--- MATERIALS PROVIDED Enclosed Below ---

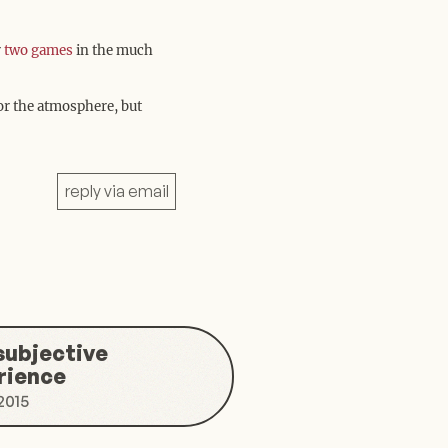
r
two
games
in the much
for the atmosphere, but
reply via email
a subjective
rience
2015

--- End of Enclosed MATERIALS PROVIDED ---

Send back the entries above exactly. Skip the images.

SOLUTION:
r
two
games
in the much
for the atmosphere, but
reply via email
a subjective
rience
2015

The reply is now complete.